_YOUR TASK_:
Word for word, set down every line of the entries below from the line with "Tắt Bluetooth trên" to the line with "chọn đúng thiết bị mong muốn.", including both, and no other line.

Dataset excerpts
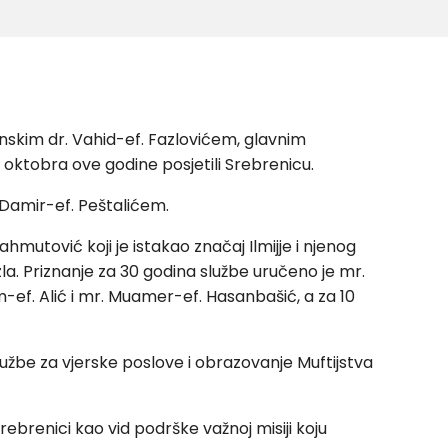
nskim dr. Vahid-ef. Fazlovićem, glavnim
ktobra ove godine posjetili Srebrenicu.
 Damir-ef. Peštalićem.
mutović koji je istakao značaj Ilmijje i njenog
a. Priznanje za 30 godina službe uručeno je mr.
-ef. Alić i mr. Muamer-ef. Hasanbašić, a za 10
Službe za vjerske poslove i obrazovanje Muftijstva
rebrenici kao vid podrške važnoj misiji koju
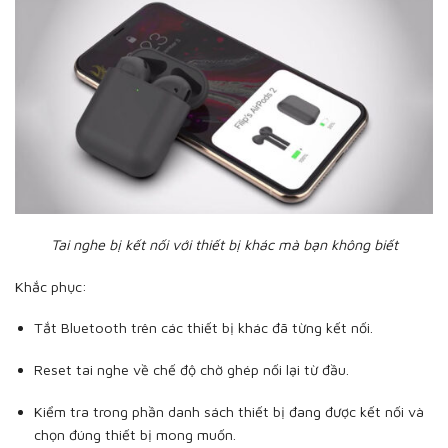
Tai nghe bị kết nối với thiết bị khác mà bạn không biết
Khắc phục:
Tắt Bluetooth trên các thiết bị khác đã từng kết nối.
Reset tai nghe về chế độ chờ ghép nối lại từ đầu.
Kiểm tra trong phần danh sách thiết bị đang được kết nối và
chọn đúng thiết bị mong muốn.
--
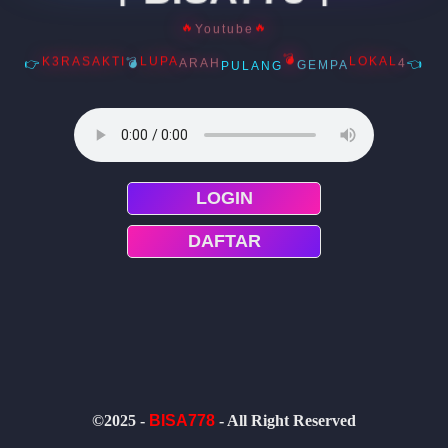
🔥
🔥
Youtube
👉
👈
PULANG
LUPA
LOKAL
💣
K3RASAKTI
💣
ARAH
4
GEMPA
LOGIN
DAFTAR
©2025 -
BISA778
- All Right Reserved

_WRITTEN ANSWER_:
Tắt Bluetooth trên các thiết bị khác đã từng kết nối.
Reset tai nghe về chế độ chờ ghép nối lại từ đầu.
Kiểm tra trong phần danh sách thiết bị đang được kết nối và
chọn đúng thiết bị mong muốn.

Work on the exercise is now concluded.